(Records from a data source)

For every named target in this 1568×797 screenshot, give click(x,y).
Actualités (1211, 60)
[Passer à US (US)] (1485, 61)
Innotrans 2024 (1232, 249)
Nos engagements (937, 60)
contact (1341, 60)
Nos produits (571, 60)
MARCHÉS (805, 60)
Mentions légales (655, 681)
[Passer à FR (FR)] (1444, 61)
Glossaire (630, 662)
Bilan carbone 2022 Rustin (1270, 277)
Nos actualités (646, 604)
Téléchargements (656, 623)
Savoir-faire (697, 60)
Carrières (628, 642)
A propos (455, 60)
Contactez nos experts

==

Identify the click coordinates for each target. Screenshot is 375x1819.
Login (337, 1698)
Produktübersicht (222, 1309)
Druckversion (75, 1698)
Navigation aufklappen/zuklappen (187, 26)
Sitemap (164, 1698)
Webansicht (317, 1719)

* * *

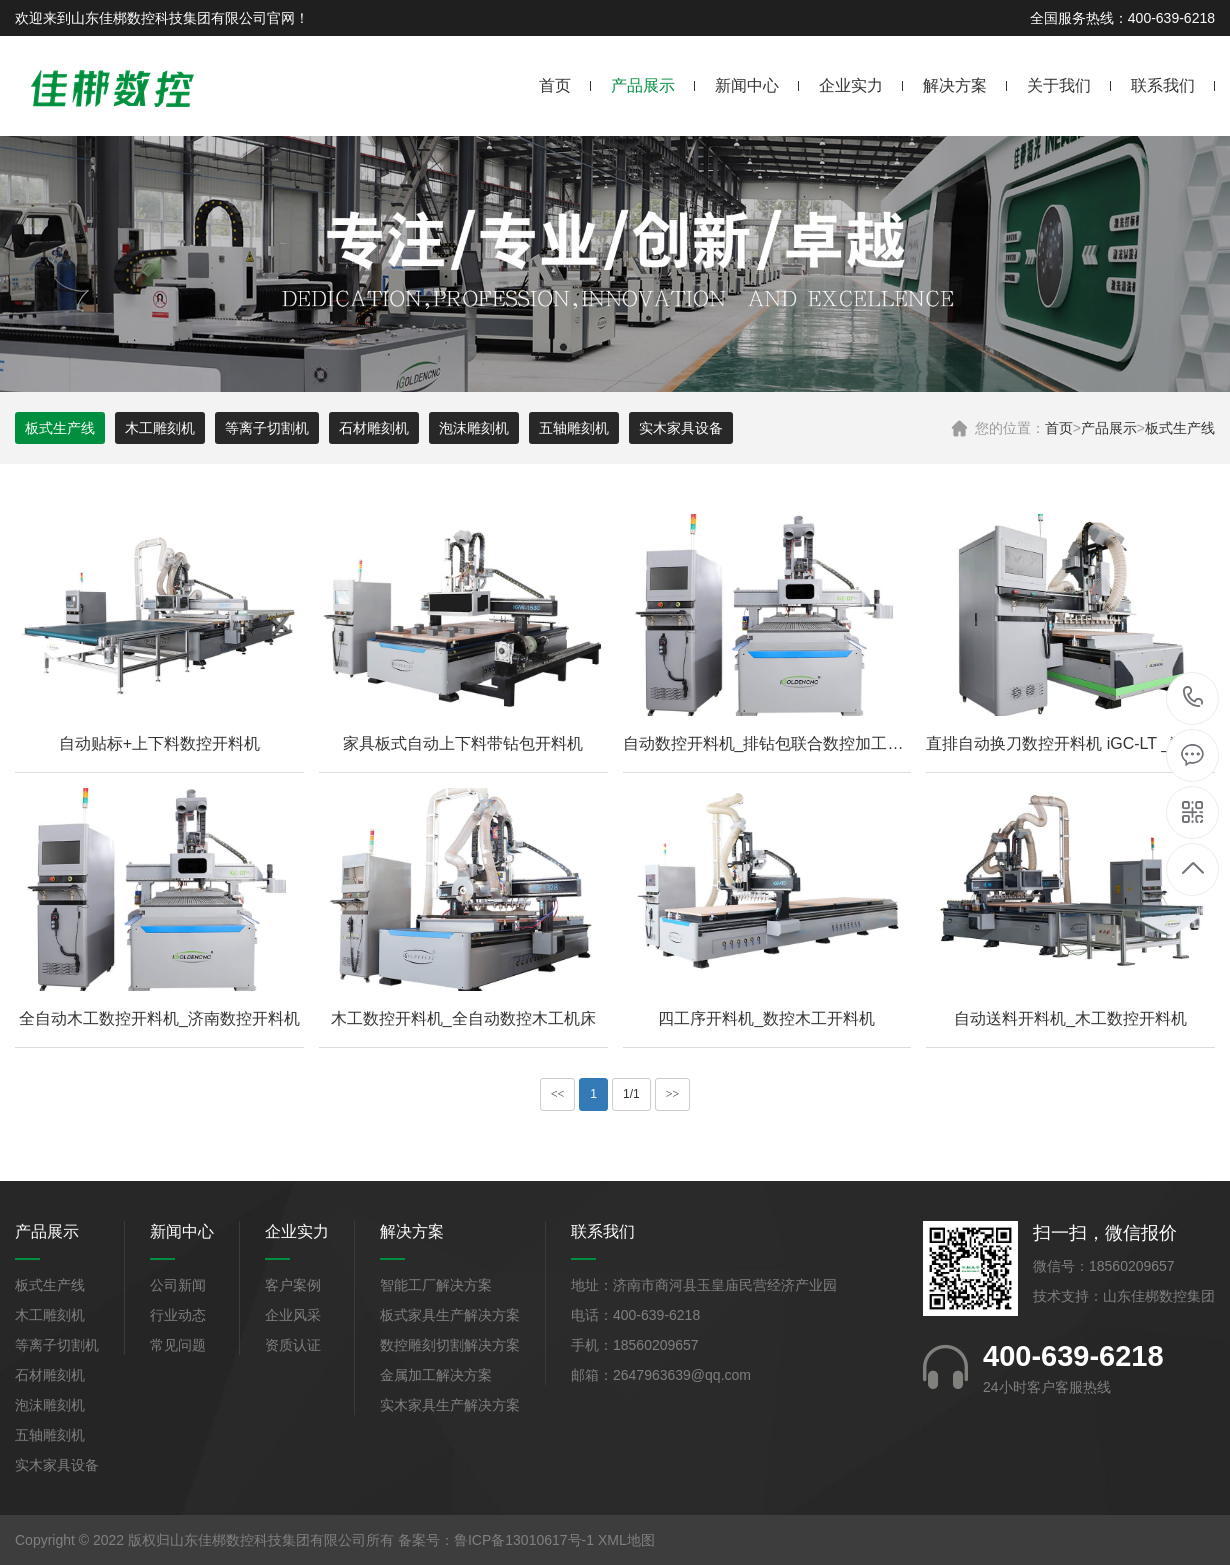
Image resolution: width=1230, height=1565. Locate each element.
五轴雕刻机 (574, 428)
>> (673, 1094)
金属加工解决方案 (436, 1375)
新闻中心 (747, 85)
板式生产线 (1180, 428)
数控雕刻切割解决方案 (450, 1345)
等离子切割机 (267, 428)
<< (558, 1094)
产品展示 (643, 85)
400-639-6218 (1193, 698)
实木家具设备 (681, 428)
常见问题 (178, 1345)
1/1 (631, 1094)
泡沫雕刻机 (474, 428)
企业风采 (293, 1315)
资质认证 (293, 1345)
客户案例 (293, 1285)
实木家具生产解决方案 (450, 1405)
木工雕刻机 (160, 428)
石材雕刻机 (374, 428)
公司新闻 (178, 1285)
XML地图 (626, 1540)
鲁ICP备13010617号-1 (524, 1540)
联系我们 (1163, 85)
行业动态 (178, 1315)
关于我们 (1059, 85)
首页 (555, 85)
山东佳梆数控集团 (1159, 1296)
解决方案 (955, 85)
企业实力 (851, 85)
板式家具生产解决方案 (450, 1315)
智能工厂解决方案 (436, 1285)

## Your instructions
Report only the number of lines in the records that include the word "target".

## Response
2